Hot water drilling will be used to make three access holes through the glacier to allow measurements to be made within the ice column and in the underlying water. Icefin, a state-of-the-art remotely-operated vehicle containing instruments such as conductivity-temperature-depth (CTD) sensors, an acoustic Doppler current profiler, a camera, a dissolved oxygen sensor and a multi-beam echosounder will be deployed via the boreholes to examine the waters beneath the ice shelf. Ocean moorings will be used to monitor the ocean conditions for a year or more and ground-based phase-sensitive radar (ApRES) will monitor the basal melt rate.

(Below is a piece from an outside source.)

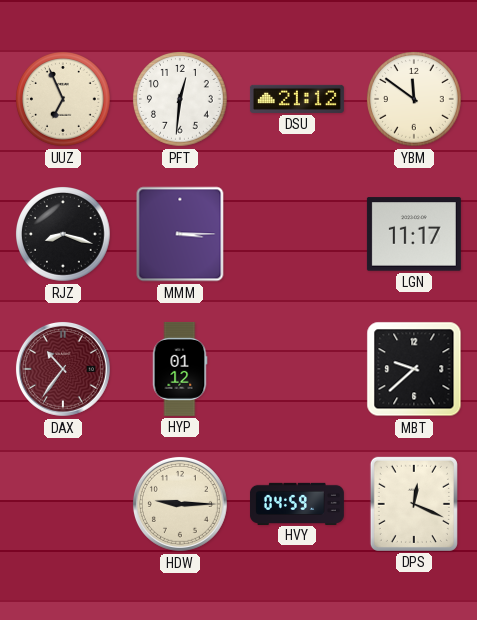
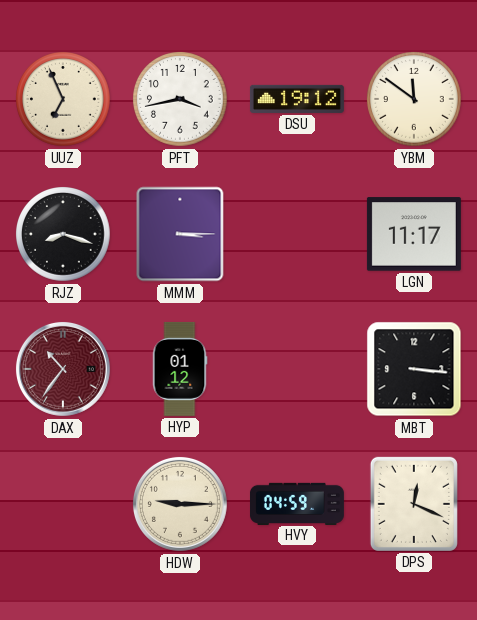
PFT: 12:31 -> 3:43
DSU: 21:12 -> 19:12
MBT: 9:38 -> 3:16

At present, the influence of these warm waters is not well understood, especially in the key area of the grounding line, and quantifying how ocean conditions affect the melt rate of Thwaites Glacier’s ice shelf will allow the glacier’s potential sea-level contribution to be more accurately predicted.
The main objective of the proposed study is to quantify how the contribution of Thwaites Glacier to sea-level rise depends on the oceanographic conditions near the glacier.
To achieve this, the team will:
- Collect observations of the rate of ocean-driven melting of Thwaites Glacier using ApRES, together with the ocean conditions beneath the ice using instruments such as Icefin.
- Collect data on the flow of the ice near the grounding line using airborne radar.
- Determine the landscape beneath the ice shelf using seismic surveys.
Results from this project will be used to help numerical models more accurately predict the contribution of the Thwaites Glacier to future sea-level rise.